Raw data:
-*-
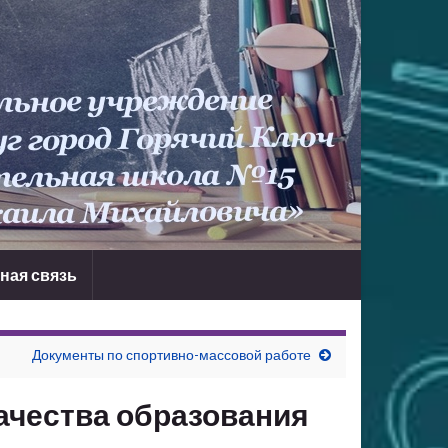
ная связь
Документы по спортивно-массовой работе
ачества образования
-*-
Action item: Start at the line holding "Документы по спортивно-массовой работе" and retype each line through the end of the material above, both included.

Written solution:
Документы по спортивно-массовой работе
ачества образования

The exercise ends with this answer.